Drop every picture, then repeat the records exactly.

= Beginning of Section =

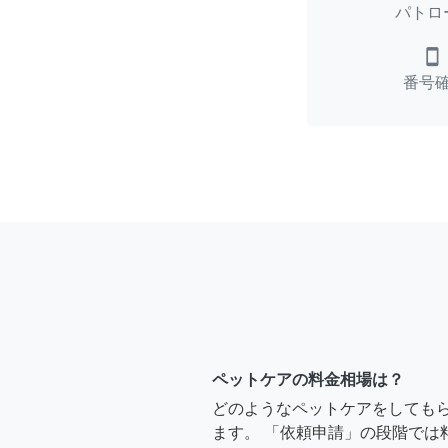
パトロ
smartphone
番号
ペットケアの料金相場は？
どのようなペットケアをしても
ます。 「依頼申請」の段階では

= End of Section =

■ **ANSWER TO THIS TASK**
パトロ
smartphone
番号
ペットケアの料金相場は？
どのようなペットケアをしても
ます。 「依頼申請」の段階では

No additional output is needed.